Down from the London sky by umbrella comes the woman
   of magic with the holy name of Mary, sent by God
      and the east wind to set the family right.

 (I know! For a minute there I was believing that
   Julie Andrews was actually our Heavenly Mother!
      But no, just one of her beautiful daughters
         who got two fabulous roles.)

Act Two: The Woman Turns Things Upside Down.

The Von Trapp children climb trees, verily the Tree of Life
   and warmth and music return to the home
      and a smile to the lips of the Captain.

How do you solve a problem like the Goddess?
   You marry her in a grand cathedral blessed by nuns
      and bring healing to the family mortal and divine

and she fortifies the Captain in his courage to
   say no to the fatherland, no to the motherless house
      of the ultra-patriarchal brownshirt Nazis.

And simultaneously—

Poppins unleashes her magic, a lullaby
   a spoonful of sugar and a trip to make-believe
      where we levitate and love to laugh

and step in time with chimney sweeps and see
   that Mary is indeed practically perfect
      every day and in every way

and we want to feed the birds with our tuppence
   rather than invest in Incorporations! Amalgamations!
      of the highly patriarchal Fidelity Fiduciary Bank.

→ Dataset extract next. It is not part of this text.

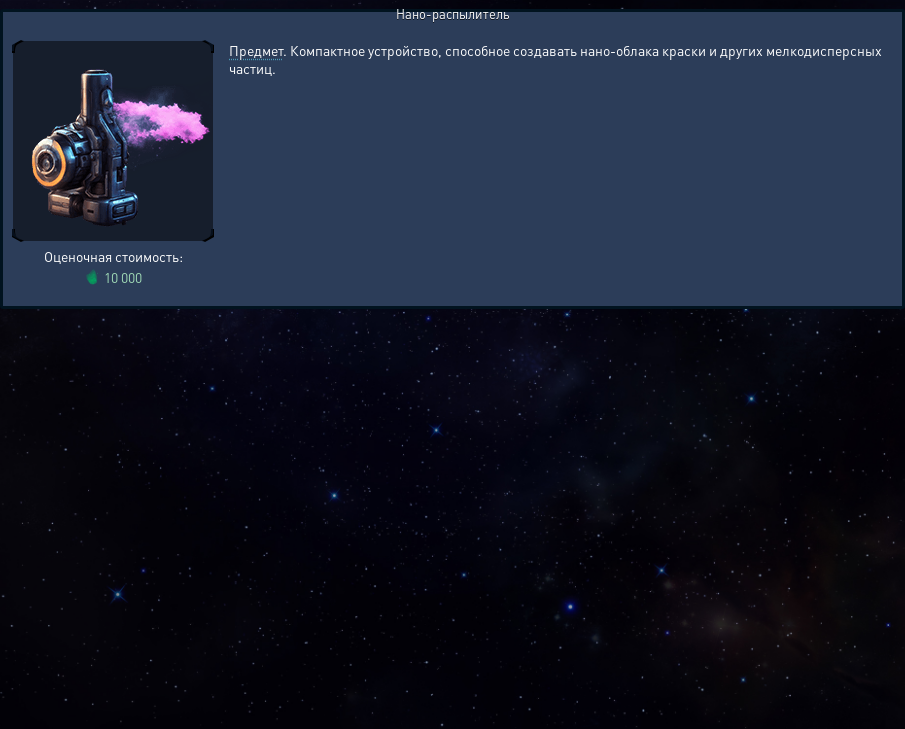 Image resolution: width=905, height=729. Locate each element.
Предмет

Act Three: The Healed Family Rises

And now in this dark theater we celebrate
   as we see our way, feel our way with
      the family Von Trapp as we stumble and rise
         climbing, climbing the high green mountain

—up, up, closer, ever closer to heaven.

And look—the Banks family flying the kite repaired
   by father’s own hands and trailing mother’s
      “Votes for Women” banner, useless now
         except as a tail to stabilize the kite as it rises

—up, up, into the blue and white sky.

And our communal psyche, stirred by the storyteller
   of the tribe, whispers to the full theater, Yes, yes,
      something holy just happened here.

Wholeness and holiness happened here.



Carol Lynn Pearson is a poet, playwright and performer who received her MA in Theatre from BYU in 1962. While there she won “Best Actress” of the year for her portrayal of Joan of Arc in Anouilh’s “The Lark.” Her first book, a short compilation of poetry, “Beginnings,” put her on the LDS map in 1967. Another book, published in 1984 had large, “Goodbye, I Love You,” telling the story of her life with her gay husband. She is well-known in the church for her devotion to the advancement of the status of women and also the acceptance of our LGBTQ sisters and brothers. She lives in Walnut Creek, California and is active in her ward there.